[ams6110]

These days the retailers don't (or shouldn't) store it. They store a token that the payment processor (e.g. Stripe) uses as a key to the card data that they store.

If you as a retailer have your checkout page set up properly, the actual card data never hits your server.

[clan]

That only makes it slightly better. It is still stored at payment provider.
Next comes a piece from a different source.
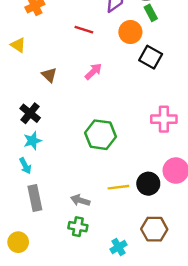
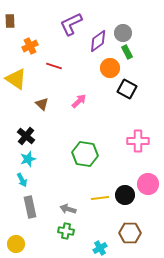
red line: (84, 30) -> (54, 66), moved
yellow triangle: (18, 45) -> (16, 79), size x1.6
Hopefully they are better at safeguarding my data.

But if I only supplied a token. with a value I determined I would not have to worry.

[shimon]

If you're sufficiently motivated, you can do this today with Virtual Credit Card Numbers: https://en.wikipedia.org/wiki/Controlled_payment_number#Virt...

[owenmarshall]

> But if I only supplied a token. with a value I determined I would not have to worry.

You mean the username and password for the site you've logged on to? ;-)

[thaumasiotes]

No, your credentials don't have a defined monetary value.
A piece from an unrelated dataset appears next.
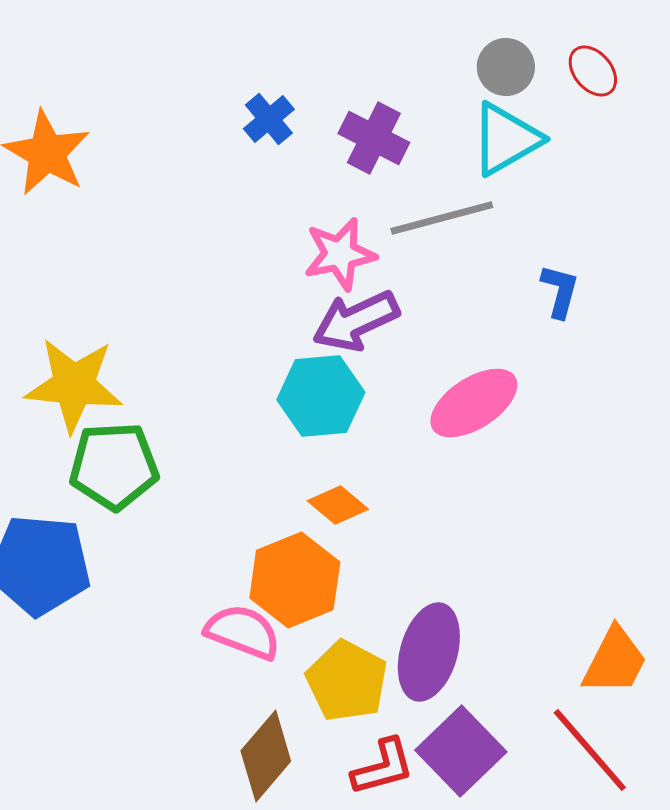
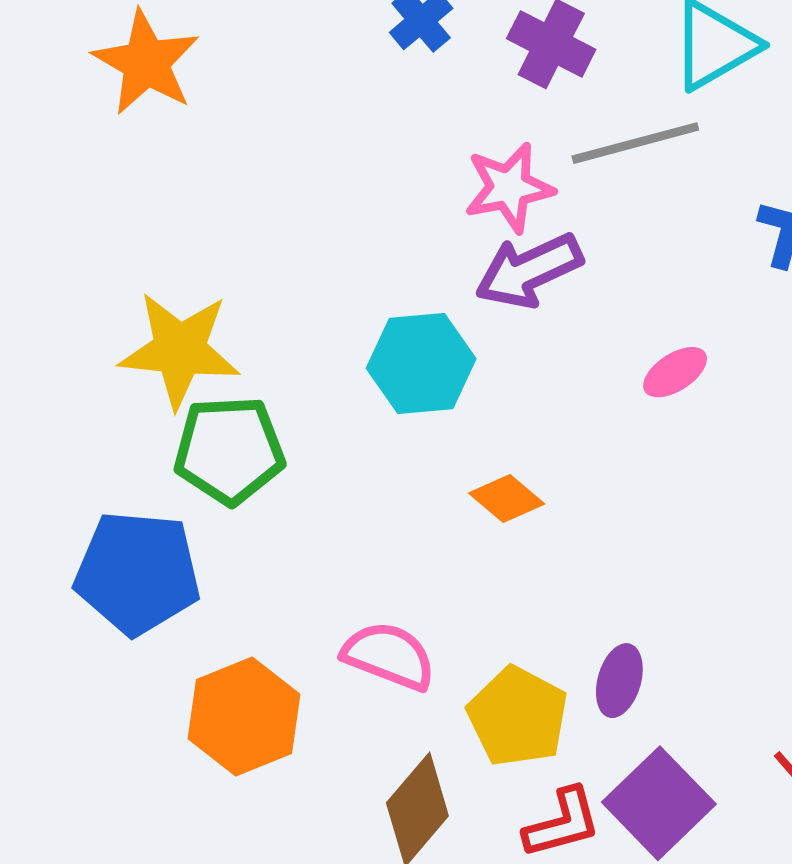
cyan hexagon: (321, 396) -> (421, 364), moved
pink ellipse: (474, 403) -> (675, 372), size x0.6
orange hexagon: (295, 580) -> (244, 717), moved
purple ellipse: (429, 652) -> (619, 681), size x0.6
A temporary card number can be configured with a fixed value you specify; most banks provide the service for free.

You can also buy a Visa or AmEx gift card, and use that.

[fulldecent]

My company does $1m in sales annually. Stripe requires 7 days to close payments (versus 1d for other merchant accounts).

The extra $16k of float that Stripe requires is not worth it for me. This is why we have credit card numbers come to our server.

[edwinwee]

If you're based in the US or AU, we have a 2-day rolling payout schedule: https://stripe.com/docs/payouts

We're working to speed this up for other countries!

[user5994461]

Stripe is a tiny payment provider that is smaller than any major e commerce site.

Most of the major sites do store cards information and they go through the annoying PCI DSS compliance to be allowed to do just that.